Ficamos por horas conversando, regado a rum. Luis me explicou como funciona o sistema político da Ilha. A primeira coisa que ele deixou bem claro foi que o Partido Comunista Cubano não participa das eleições, apenas ajuda na organização do processo democrático e da continuidade da ideologia comunista. Esses CDR’s são divididos mais ou menos a cada dois quarteirões (também depende da densidade demográfica) e é dali que saem os candidatos a Assembléia Popular da cidade (como a Câmara dos vereadores das cidades brasileiras). 50% desses candidatos são propostos pelos movimentos sociais (União dos Jovens Comunistas, das mulheres, dos camponeses, todos os sindicatos, etc) e outros 50% qualquer pessoa pode se candidatar. Os candidatos apresentam a proposta ali mesmo no bairro, normalmente na rua, em frente aos moradores. Após isso é feito a votação aberta (apenas levantando a mão) e quem receber a maior parte dos votos será o candidato que representará todas as pessoas daquela zona para ser candidato a delegado (vereador) da Assembléia Popular da cidade. Daí por diante constrói-se uma escada com os delegados do bairro (vereadores) elegendo o delegado da cidade (prefeito), depois os delegados das cidades elegem os delegados da província (governadores). Os delegados das províncias escolhem os delegados da Assembléia Nacional (deputados) e esses escolhem o deputado em chefe do Conselho de Estado (presidente). Comparando com nosso sistema eleitoral brasileiro aonde quem tem mais dinheiro para propaganda vence, imaginemos um sistema eleitoral onde o candidato tem que ser eleito pelos seus próprios vizinhos para tentar algum cargo político.



 Grupo musical local no bar do Museu Havana Club



Ainda sobre o sistema político, em Cuba não há salários nem benefícios para os políticos, pelo contrario, há muita cobrança do povo para o cumprimento dos objetivos propostos e a cada seis meses o político tem que apresentar um relatório para a população, cara a cara, do mesmo jeito que foi eleito.

Isabel me alertou quando comecei a fazer perguntas para o Luis de que ele era um mestre em história cubana e os dois deram risadas.
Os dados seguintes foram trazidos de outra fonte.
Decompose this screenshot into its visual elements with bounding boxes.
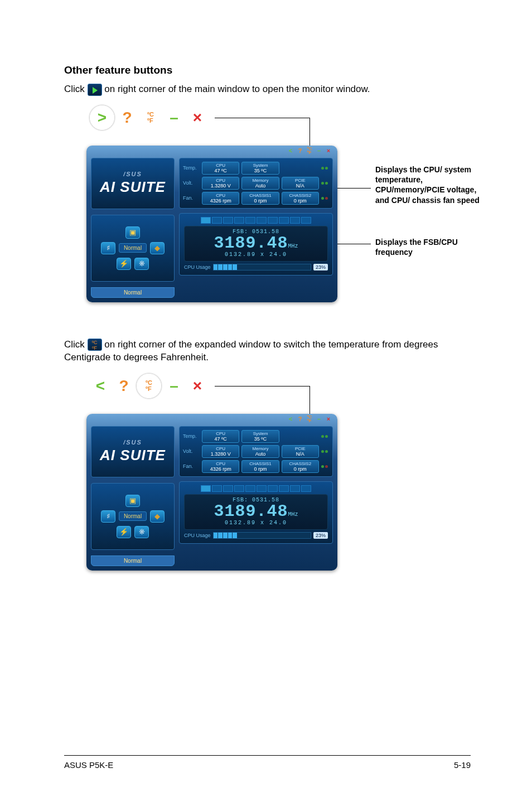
minimize-icon[interactable] [163,107,185,128]
minimize-icon[interactable] [163,375,185,397]
status-bar: Normal [91,287,175,298]
h: CPU [216,446,225,451]
leader-line [215,118,309,118]
help-icon-small[interactable]: ? [296,415,304,423]
leader-line [337,244,371,244]
v: 35 ºC [254,436,267,442]
mode-fan-icon[interactable]: ❋ [134,526,149,538]
temp-label: Temp. [183,433,200,439]
pcie-volt-cell: PCIEN/A [282,445,319,458]
ai-suite-window-2: < ? ºCºF – × /SUS AI SUITE ▣ ♯ Normal ◆ [86,414,337,571]
freq-tab[interactable] [268,217,278,224]
freq-tab[interactable] [234,485,244,492]
mode-monitor-icon[interactable]: ▣ [125,495,140,507]
freq-tab[interactable] [212,485,222,492]
expand-button-circled[interactable] [90,105,114,130]
status-bar: Normal [91,555,175,566]
freq-tab[interactable] [245,485,255,492]
freq-tab[interactable] [201,485,211,492]
volt-status-dots [321,182,329,185]
mode-oc-icon[interactable]: ◆ [150,242,165,254]
temp-unit-button-circled[interactable]: ºCºF [137,374,161,398]
cpu-fan-cell: CPU4326 rpm [202,192,239,205]
freq-tab[interactable] [245,217,255,224]
freq-tab[interactable] [290,217,300,224]
mode-tune-icon[interactable]: ♯ [101,242,115,254]
freq-tab[interactable] [268,485,278,492]
help-icon-small[interactable]: ? [296,147,304,154]
mode-fan-icon[interactable]: ❋ [134,258,149,270]
frequency-panel: FSB: 0531.58 3189.48MHz 0132.89 x 24.0 C… [179,481,333,544]
cpu-temp-head: CPU [216,163,225,168]
sys-temp-val: 35 ºC [254,168,267,173]
cpu-usage-pct: 23% [313,264,328,270]
freq-tab[interactable] [223,217,233,224]
leader-line [337,188,371,189]
freq-tab[interactable] [201,217,211,224]
dots [321,465,329,468]
v: Auto [255,451,266,457]
figure-2: ºCºF < ? ºCºF – × /SUS AI SUITE ▣ ♯ [86,373,471,584]
dots [321,435,329,438]
freq-tab[interactable] [279,485,289,492]
mode-oc-icon[interactable]: ◆ [150,510,165,523]
collapse-icon-small[interactable]: < [286,415,295,423]
freq-tab[interactable] [301,217,311,224]
collapse-icon[interactable] [90,375,111,397]
temp-row: Temp. CPU47 ºC System35 ºC .. [183,162,329,175]
section-heading: Other feature buttons [64,64,471,76]
freq-tab[interactable] [257,217,267,224]
freq-tab[interactable] [212,217,222,224]
mode-current-label: Normal [119,511,147,521]
close-icon[interactable] [187,107,208,128]
intro-paragraph-1: Click on right corner of the main window… [64,83,471,96]
h: CHASSIS2 [289,461,312,466]
temp-unit-icon-small[interactable]: ºCºF [305,147,314,154]
sys-temp-cell: System35 ºC [241,430,279,443]
close-icon-small[interactable]: × [324,415,333,423]
help-icon[interactable] [113,375,134,397]
mode-monitor-icon[interactable]: ▣ [125,226,140,239]
freq-tab[interactable] [301,485,311,492]
lcd-display: FSB: 0531.58 3189.48MHz 0132.89 x 24.0 [184,494,328,530]
help-icon[interactable] [117,107,138,128]
mode-power-icon[interactable]: ⚡ [117,526,131,538]
freq-tab[interactable] [234,217,244,224]
mem-volt-val: Auto [255,183,266,189]
mode-power-icon[interactable]: ⚡ [117,258,131,270]
cpu-temp-val: 47 ºC [215,168,227,173]
footer-right: 5-19 [454,760,471,770]
cpu-usage-bar [213,532,311,539]
close-icon[interactable] [187,375,208,397]
mode-tune-icon[interactable]: ♯ [101,510,115,523]
ch2-fan-head: CHASSIS2 [289,193,312,198]
mode-selector-panel: ▣ ♯ Normal ◆ ⚡ ❋ [91,215,175,282]
ch1-fan-cell: CHASSIS10 rpm [241,192,279,205]
cpu-fan-head: CPU [216,193,225,198]
freq-tab[interactable] [279,217,289,224]
ai-suite-window: < ? ºCºF – × /SUS AI SUITE ▣ ♯ Normal [86,146,337,302]
minimize-icon-small[interactable]: – [315,415,323,423]
close-icon-small[interactable]: × [324,147,333,154]
v: 0 rpm [254,466,267,472]
volt-label: Volt. [183,448,200,454]
collapse-icon[interactable]: < [286,147,295,154]
freq-tab[interactable] [290,485,300,492]
temp-unit-icon-small[interactable]: ºCºF [305,415,314,423]
freq-tab[interactable] [223,485,233,492]
freq-tab[interactable] [257,485,267,492]
v: 0 rpm [294,466,307,472]
fan-row: Fan. CPU4326 rpm CHASSIS10 rpm CHASSIS20… [183,192,329,205]
freq-sub: 0132.89 x 24.0 [189,520,323,526]
suite-text: AI SUITE [100,447,166,464]
readings-panel: Temp. CPU47 ºC System35 ºC .. Volt. CPU1… [179,426,333,477]
window-controls: < ? ºCºF – × [286,415,333,423]
ch2-fan-val: 0 rpm [294,198,307,204]
h: Memory [253,446,269,451]
v: 47 ºC [215,436,227,442]
temp-unit-icon[interactable]: ºCºF [140,107,161,128]
minimize-icon-small[interactable]: – [315,147,323,154]
cpu-fan-val: 4326 rpm [210,198,231,204]
h: CHASSIS1 [249,461,272,466]
h: CPU [216,461,225,466]
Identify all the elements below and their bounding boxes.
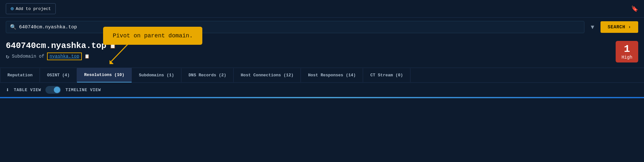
search-button[interactable]: SEARCH › [601, 21, 638, 33]
subdomain-arrow-icon: ↻ [6, 53, 9, 60]
tab-reputation-label: Reputation [7, 73, 33, 78]
top-bar: ⊕ Add to project 🔖 [0, 0, 644, 18]
tooltip-container: Pivot on parent domain. [103, 27, 202, 45]
plus-icon: ⊕ [11, 5, 14, 12]
tab-resolutions[interactable]: Resolutions (10) [77, 68, 132, 82]
tab-host-responses[interactable]: Host Responses (14) [301, 68, 363, 82]
tab-host-connections[interactable]: Host Connections (12) [234, 68, 301, 82]
domain-title-text: 640740cm.nyashka.top [6, 41, 106, 51]
tabs-section: Reputation OSINT (4) Resolutions (10) Su… [0, 68, 644, 83]
parent-domain-copy-icon[interactable]: 📋 [84, 54, 90, 59]
domain-info: 640740cm.nyashka.top 📋 ↻ Subdomain of ny… [6, 41, 616, 60]
add-to-project-button[interactable]: ⊕ Add to project [6, 3, 56, 14]
tab-dns-records-label: DNS Records (2) [188, 73, 226, 78]
tab-dns-records[interactable]: DNS Records (2) [181, 68, 234, 82]
tab-osint-label: OSINT (4) [47, 73, 70, 78]
tab-ct-stream-label: CT Stream (0) [370, 73, 403, 78]
tab-subdomains-label: Subdomains (1) [139, 73, 174, 78]
risk-number: 1 [621, 43, 633, 55]
search-button-label: SEARCH › [608, 24, 631, 30]
parent-domain-text: nyashka.top [50, 54, 79, 59]
toggle-knob [54, 87, 60, 93]
tooltip-arrow-svg [110, 42, 139, 64]
tab-host-responses-label: Host Responses (14) [308, 73, 356, 78]
parent-domain-link[interactable]: nyashka.top [47, 52, 82, 60]
tab-ct-stream[interactable]: CT Stream (0) [363, 68, 410, 82]
risk-label: High [621, 55, 633, 60]
domain-section: 640740cm.nyashka.top 📋 ↻ Subdomain of ny… [0, 36, 644, 64]
view-toggle[interactable] [45, 86, 61, 94]
search-icon: 🔍 [10, 24, 16, 30]
search-bar-section: 🔍 ▼ SEARCH › [0, 18, 644, 36]
tooltip-text: Pivot on parent domain. [113, 33, 193, 39]
risk-badge: 1 High [616, 41, 638, 62]
add-to-project-label: Add to project [16, 6, 51, 11]
bottom-bar: ⬇ TABLE VIEW TIMELINE VIEW [0, 83, 644, 97]
search-input-wrapper: 🔍 [6, 21, 584, 33]
bookmark-icon[interactable]: 🔖 [631, 5, 638, 12]
blue-accent-line [0, 97, 644, 98]
domain-title-row: 640740cm.nyashka.top 📋 [6, 41, 616, 51]
tab-resolutions-label: Resolutions (10) [84, 72, 124, 77]
table-view-label: TABLE VIEW [14, 88, 41, 92]
subdomain-prefix-text: Subdomain of [12, 54, 44, 59]
tab-reputation[interactable]: Reputation [0, 68, 40, 82]
subdomain-line: ↻ Subdomain of nyashka.top 📋 [6, 52, 616, 60]
svg-line-1 [111, 43, 129, 62]
tab-subdomains[interactable]: Subdomains (1) [132, 68, 181, 82]
filter-button[interactable]: ▼ [588, 22, 597, 33]
tab-host-connections-label: Host Connections (12) [241, 73, 293, 78]
filter-icon: ▼ [590, 24, 595, 30]
download-icon[interactable]: ⬇ [6, 86, 9, 93]
timeline-view-label: TIMELINE VIEW [65, 88, 101, 92]
tab-osint[interactable]: OSINT (4) [40, 68, 77, 82]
Prontamente eu disse que adoro a história de Cuba e continuamos a conversa. Segundo ele os cubanos que vivem na noite são pessoas que não querem trabalhar, nem estudar e apenas ganhar dinheiro fácil e são esses que a grande mídia destaca para falar mal de Cuba. Esses vagabundos, para ele, são os que reclamam da cesta básica dada pelo governo e que se soubessem variar o cardápio facilmente a “libreta”, como chamam os cubanos, sustentaria qualquer família. Luis ainda me questionou “Se todos no mundo comessem carne de boi haveria carne para 7 bilhões de pessoas? Se todos tivessem seus próprios carros o transito não ficaria parado?”

Já era mais de meia noite e antes de ir embora a Maria me mostrou livros e indicou o caminho para livrarias onde eu gastaria centavos de real para comprar – e ela estava certa pois comprei 9 livros por menos de 6 reais e teve gente que pagou menos por mais livros, porém isso fica para outro dia.

Voltando para casa me lembrei que disseram que eu fiquei no bairro mais pobre de Havana (Havana Velha) e sinceramente pra quem esta acostumado com as favelas brasileiras o bairro mais pobre da capital de Cuba é comparável a um bairro de classe média baixa brasileira.